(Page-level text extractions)
========================

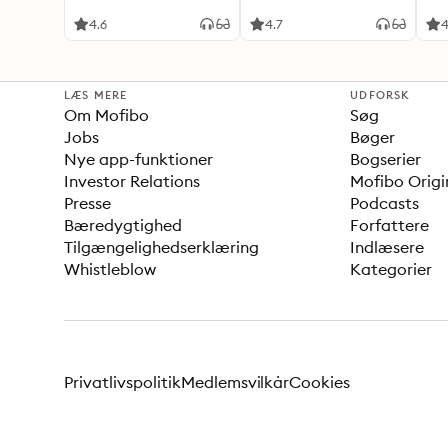
Aus
4.6
4.7
4
LÆS MERE
UDFORSK
Om Mofibo
Søg
Jobs
Bøger
Nye app-funktioner
Bogserier
Investor Relations
Mofibo Origi
Presse
Podcasts
Bæredygtighed
Forfattere
Tilgængelighedserklæring
Indlæsere
Whistleblow
Kategorier
Privatlivspolitik
Medlemsvilkår
Cookies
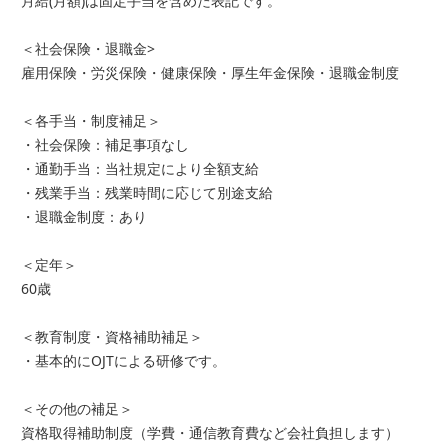
月給(月額)は固定手当を含めた表記です。
＜社会保険・退職金>
雇用保険・労災保険・健康保険・厚生年金保険・退職金制度
＜各手当・制度補足＞
・社会保険：補足事項なし
・通勤手当：当社規定により全額支給
・残業手当：残業時間に応じて別途支給
・退職金制度：あり
＜定年＞
60歳
＜教育制度・資格補助補足＞
・基本的にOJTによる研修です。
＜その他の補足＞
資格取得補助制度（学費・通信教育費など会社負担します）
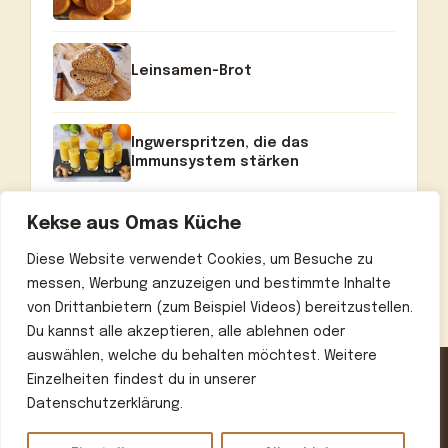
Leinsamen-Brot
Ingwerspritzen, die das
Immunsystem stärken
Kekse aus Omas Küche
Diese Website verwendet Cookies, um Besuche zu
messen, Werbung anzuzeigen und bestimmte Inhalte
von Drittanbietern (zum Beispiel Videos) bereitzustellen.
Du kannst alle akzeptieren, alle ablehnen oder
auswählen, welche du behalten möchtest. Weitere
Einzelheiten findest du in unserer
Datenschutzerklärung.
Home
Über uns
Kontakt
Datenschutzerklärung
Impressum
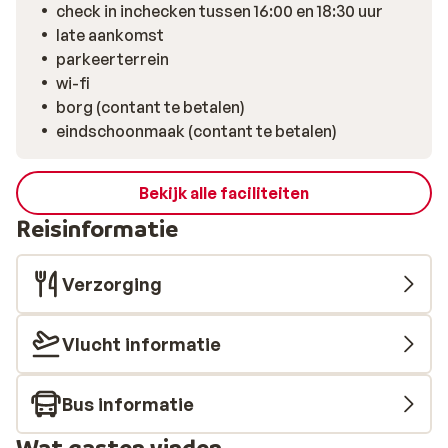
check in inchecken tussen 16:00 en 18:30 uur
late aankomst
parkeerterrein
wi-fi
borg (contant te betalen)
eindschoonmaak (contant te betalen)
Bekijk alle faciliteiten
Reisinformatie
Verzorging
Vlucht informatie
Bus informatie
Wat gasten vinden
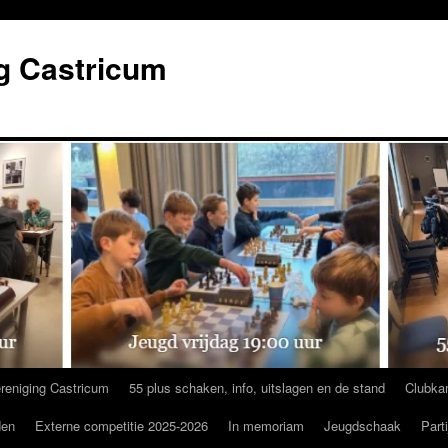
g Castricum
reniging Castricum
55 plus schaken, info, uitslagen en de stand
Clubka
den
Externe competitie 2025-2026
In memoriam
Jeugdschaak
Part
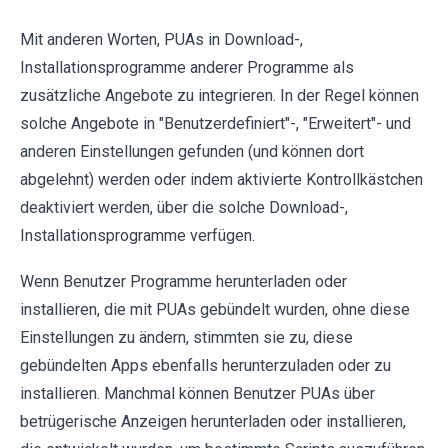
Mit anderen Worten, PUAs in Download-,
Installationsprogramme anderer Programme als
zusätzliche Angebote zu integrieren. In der Regel können
solche Angebote in "Benutzerdefiniert"-, "Erweitert"- und
anderen Einstellungen gefunden (und können dort
abgelehnt) werden oder indem aktivierte Kontrollkästchen
deaktiviert werden, über die solche Download-,
Installationsprogramme verfügen.
Wenn Benutzer Programme herunterladen oder
installieren, die mit PUAs gebündelt wurden, ohne diese
Einstellungen zu ändern, stimmten sie zu, diese
gebündelten Apps ebenfalls herunterzuladen oder zu
installieren. Manchmal können Benutzer PUAs über
betrügerische Anzeigen herunterladen oder installieren,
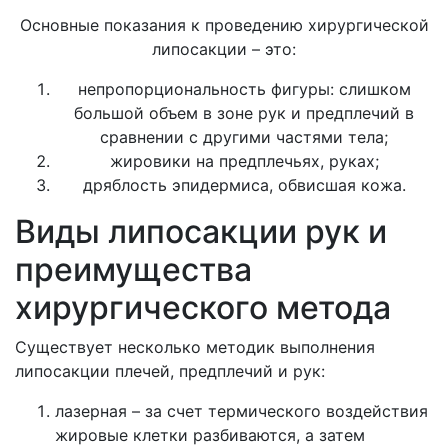
Основные показания к проведению хирургической
липосакции – это:
непропорциональность фигуры: слишком
большой объем в зоне рук и предплечий в
сравнении с другими частями тела;
жировики на предплечьях, руках;
дряблость эпидермиса, обвисшая кожа.
Виды липосакции рук и
преимущества
хирургического метода
Существует несколько методик выполнения
липосакции плечей, предплечий и рук:
лазерная – за счет термического воздействия
жировые клетки разбиваются, а затем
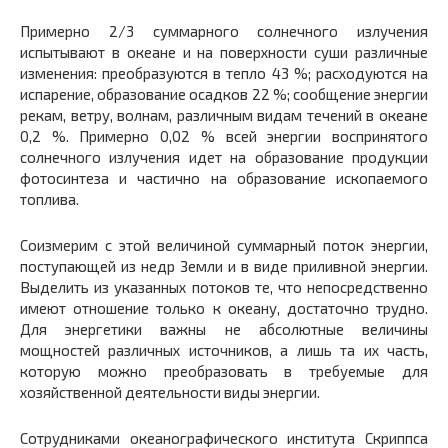
Примерно 2/3 суммарного солнечного излучения
испытывают в океане и на поверхности суши различные
изменения: преобразуются в тепло 43 %; расходуются на
испарение, образование осадков 22 %; сообщение энергии
рекам, ветру, волнам, различным видам течений в океане
0,2 %. Примерно 0,02 % всей энергии воспринятого
солнечного излучения идет на образование продукции
фотосинтеза и частично на образование ископаемого
топлива.
Соизмерим с этой величиной суммарный поток энергии,
поступающей из недр Земли и в виде приливной энергии.
Выделить из указанных потоков те, что непосредственно
имеют отношение только к океану, достаточно трудно.
Для энергетики важны не абсолютные величины
мощностей различных источников, а лишь та их часть,
которую можно преобразовать в требуемые для
хозяйственной деятельности виды энергии.
Сотрудниками океанографического института Скриппса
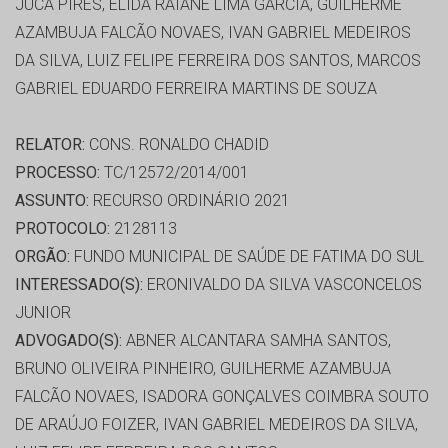
JUCÁ PIRES, ÉLIDA RAIANE LIMA GARCIA, GUILHERME
AZAMBUJA FALCÃO NOVAES, IVAN GABRIEL MEDEIROS
DA SILVA, LUIZ FELIPE FERREIRA DOS SANTOS, MARCOS
GABRIEL EDUARDO FERREIRA MARTINS DE SOUZA
RELATOR:
CONS. RONALDO CHADID
PROCESSO:
TC/12572/2014/001
ASSUNTO:
RECURSO ORDINÁRIO 2021
PROTOCOLO:
2128113
ORGÃO:
FUNDO MUNICIPAL DE SAÚDE DE FATIMA DO SUL
INTERESSADO(S):
ERONIVALDO DA SILVA VASCONCELOS
JUNIOR
ADVOGADO(S):
ABNER ALCANTARA SAMHA SANTOS,
BRUNO OLIVEIRA PINHEIRO, GUILHERME AZAMBUJA
FALCÃO NOVAES, ISADORA GONÇALVES COIMBRA SOUTO
DE ARAÚJO FOIZER, IVAN GABRIEL MEDEIROS DA SILVA,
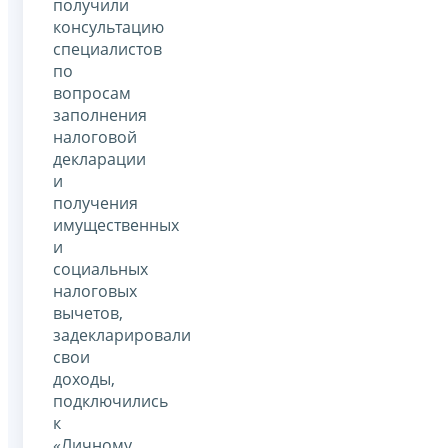
получили
консультацию
специалистов
по
вопросам
заполнения
налоговой
декларации
и
получения
имущественных
и
социальных
налоговых
вычетов,
задекларировали
свои
доходы,
подключились
к
«Личному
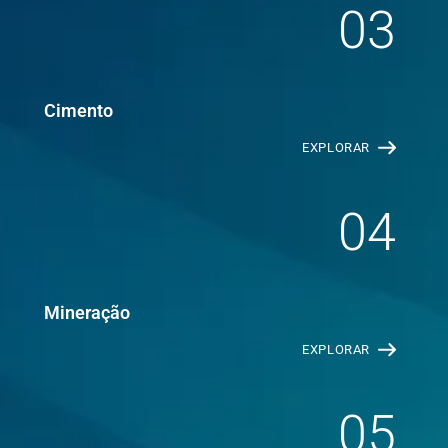
03
Cimento
EXPLORAR
04
Mineração
EXPLORAR
05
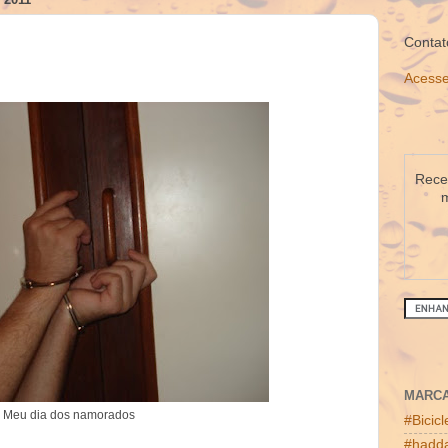
Contat
Acesse
Receb
m
MARC
Meu dia dos namorados
#Bicic
#hadda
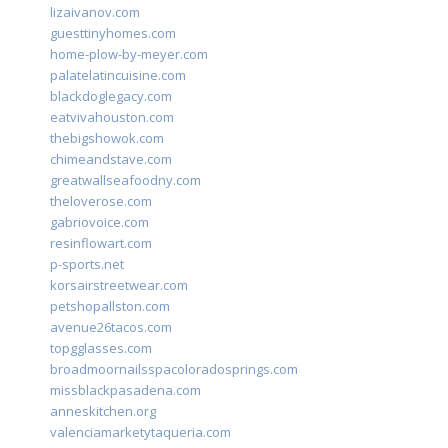
lizaivanov.com
guesttinyhomes.com
home-plow-by-meyer.com
palatelatincuisine.com
blackdoglegacy.com
eatvivahouston.com
thebigshowok.com
chimeandstave.com
greatwallseafoodny.com
theloverose.com
gabriovoice.com
resinflowart.com
p-sports.net
korsairstreetwear.com
petshopallston.com
avenue26tacos.com
topgglasses.com
broadmoornailsspacoloradosprings.com
missblackpasadena.com
anneskitchen.org
valenciamarketytaqueria.com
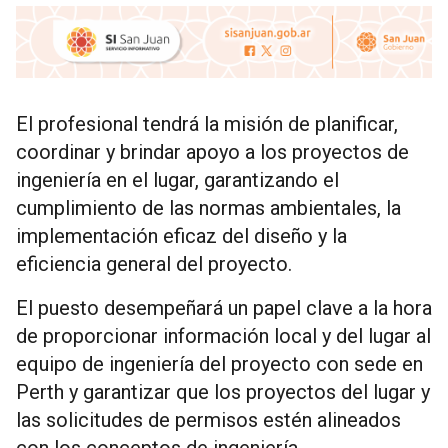
El profesional tendrá la misión de planificar,
coordinar y brindar apoyo a los proyectos de
ingeniería en el lugar, garantizando el
cumplimiento de las normas ambientales, la
implementación eficaz del diseño y la
eficiencia general del proyecto.
El puesto desempeñará un papel clave a la hora
de proporcionar información local y del lugar al
equipo de ingeniería del proyecto con sede en
Perth y garantizar que los proyectos del lugar y
las solicitudes de permisos estén alineados
con los conceptos de ingeniería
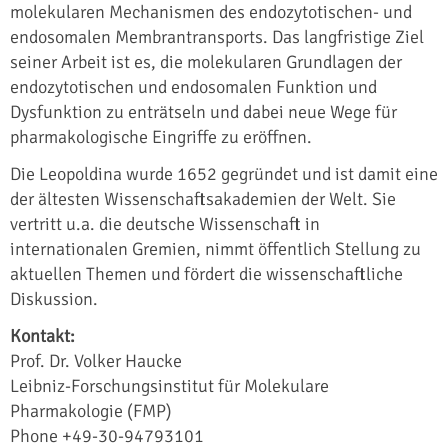
molekularen Mechanismen des endozytotischen- und
endosomalen Membrantransports. Das langfristige Ziel
seiner Arbeit ist es, die molekularen Grundlagen der
endozytotischen und endosomalen Funktion und
Dysfunktion zu enträtseln und dabei neue Wege für
pharmakologische Eingriffe zu eröffnen.
Die Leopoldina wurde 1652 gegründet und ist damit eine
der ältesten Wissenschaftsakademien der Welt. Sie
vertritt u.a. die deutsche Wissenschaft in
internationalen Gremien, nimmt öffentlich Stellung zu
aktuellen Themen und fördert die wissenschaftliche
Diskussion.
Kontakt:
Prof. Dr. Volker Haucke
Leibniz-Forschungsinstitut für Molekulare
Pharmakologie (FMP)
Phone +49-30-94793101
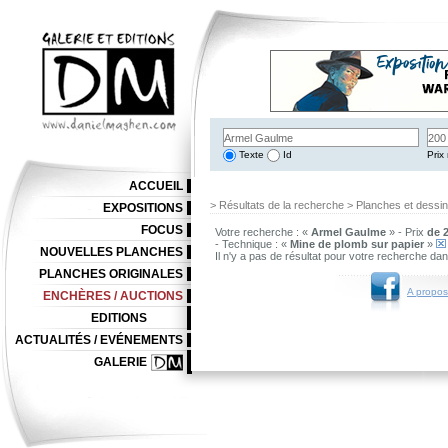
Texte
Id
Prix 
ACCUEIL
> Résultats de la recherche > Planches et dessi
EXPOSITIONS
FOCUS
Votre recherche : «
Armel Gaulme
» - Prix
de 2
- Technique : «
Mine de plomb sur papier
»
NOUVELLES PLANCHES
Il n'y a pas de résultat pour votre recherche da
PLANCHES ORIGINALES
A propos
ENCHÈRES / AUCTIONS
EDITIONS
ACTUALITÉS / EVÉNEMENTS
GALERIE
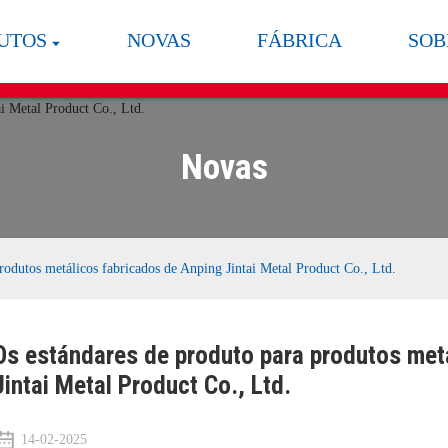
UTOS
NOVAS
FÁBRICA
SOB
Novas
rodutos metálicos fabricados de Anping Jintai Metal Product Co., Ltd.
Os estándares de produto para produtos met
Jintai Metal Product Co., Ltd.
14-02-2025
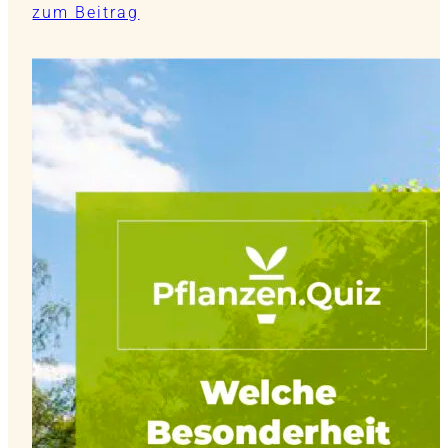
zum Beitrag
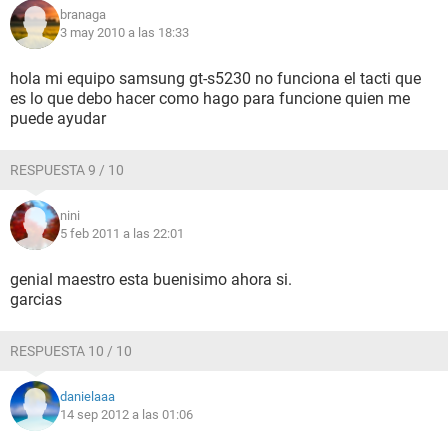
branaga
3 may 2010 a las 18:33
hola mi equipo samsung gt-s5230 no funciona el tacti que
es lo que debo hacer como hago para funcione quien me
puede ayudar
RESPUESTA 9 / 10
nini
5 feb 2011 a las 22:01
genial maestro esta buenisimo ahora si.
garcias
RESPUESTA 10 / 10
danielaaa
14 sep 2012 a las 01:06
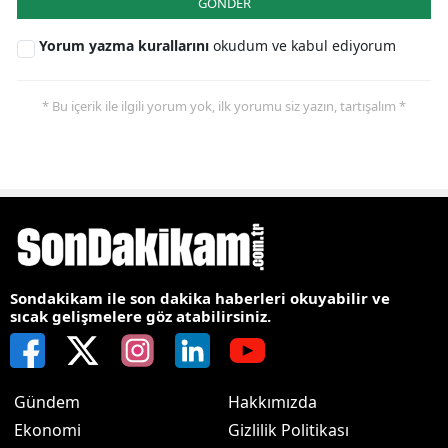
GÖNDER
Yorum yazma kurallarını
okudum ve kabul ediyorum
* Bu içerik ile ilgili yorum yok, ilk yorumu siz yazın, tartışalım *
Sondakikam ile son dakika haberleri okuyabilir ve
sıcak gelişmelere göz atabilirsiniz.
Gündem
Hakkımızda
Ekonomi
Gizlilik Politikası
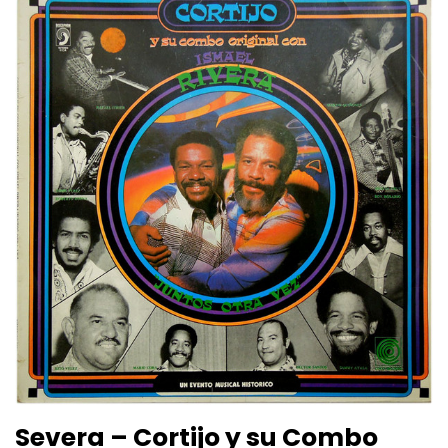
Severa – Cortijo y su Combo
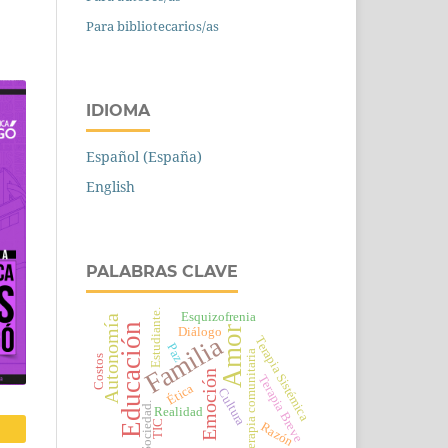
Para bibliotecarios/as
IDIOMA
Español (España)
English
PALABRAS CLAVE
Estudiante.
Esquizofrenia
Autonomía
Educación
Amor
Diálogo
Familia
Terapia Sistémica
Paz
Terapia comunitaria
Costos
Emoción
Terapia Breve
Ética
Cultura
Sociedad.
Realidad
TIC
Razón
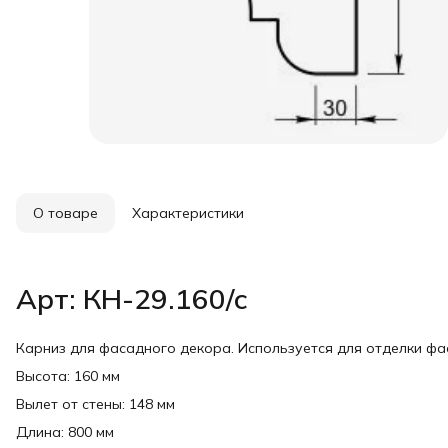
О товаре
Характеристики
Арт: КН-29.160/с
Карниз для фасадного декора. Используется для отделки ф
Высота: 160 мм
Вылет от стены: 148 мм
Длина: 800 мм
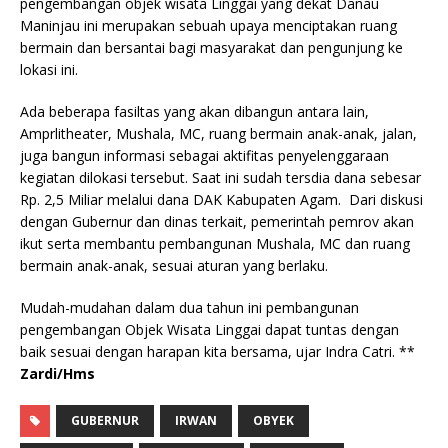
pengembangan objek wisata Linggai yang dekat Danau
Maninjau ini merupakan sebuah upaya menciptakan ruang
bermain dan bersantai bagi masyarakat dan pengunjung ke
lokasi ini.
Ada beberapa fasiltas yang akan dibangun antara lain,
Amprlitheater, Mushala, MC, ruang bermain anak-anak, jalan,
juga bangun informasi sebagai aktifitas penyelenggaraan
kegiatan dilokasi tersebut. Saat ini sudah tersdia dana sebesar
Rp. 2,5 Miliar melalui dana DAK Kabupaten Agam. Dari diskusi
dengan Gubernur dan dinas terkait, pemerintah pemrov akan
ikut serta membantu pembangunan Mushala, MC dan ruang
bermain anak-anak, sesuai aturan yang berlaku.
Mudah-mudahan dalam dua tahun ini pembangunan
pengembangan Objek Wisata Linggai dapat tuntas dengan
baik sesuai dengan harapan kita bersama, ujar Indra Catri. **
Zardi/Hms
GUBERNUR
IRWAN
OBYEK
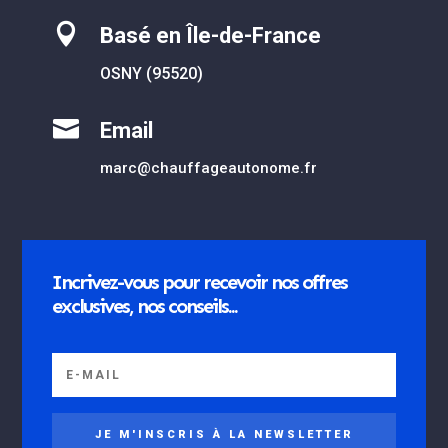

Basé en Île-de-France
OSNY (95520)

Email
marc@chauffageautonome.fr
Incrivez-vous pour recevoir nos offres
exclusives, nos conseils...
JE M'INSCRIS À LA NEWSLETTER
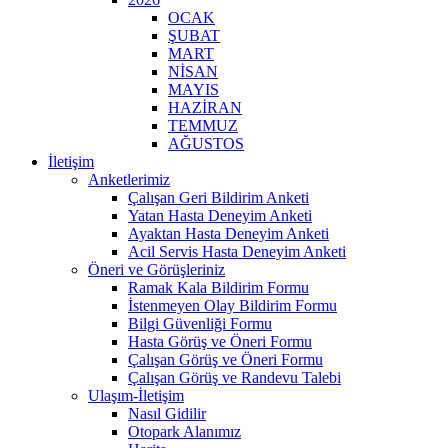
OCAK
ŞUBAT
MART
NİSAN
MAYIS
HAZİRAN
TEMMUZ
AĞUSTOS
İletişim
Anketlerimiz
Çalışan Geri Bildirim Anketi
Yatan Hasta Deneyim Anketi
Ayaktan Hasta Deneyim Anketi
Acil Servis Hasta Deneyim Anketi
Öneri ve Görüşleriniz
Ramak Kala Bildirim Formu
İstenmeyen Olay Bildirim Formu
Bilgi Güvenliği Formu
Hasta Görüş ve Öneri Formu
Çalışan Görüş ve Öneri Formu
Çalışan Görüş ve Randevu Talebi
Ulaşım-İletişim
Nasıl Gidilir
Otopark Alanımız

========================

| YOUR ASSIGNMENT |
Exactly one number is the answer: how many lines in the data include the word "solche".

| YOUR RESPONSE |
2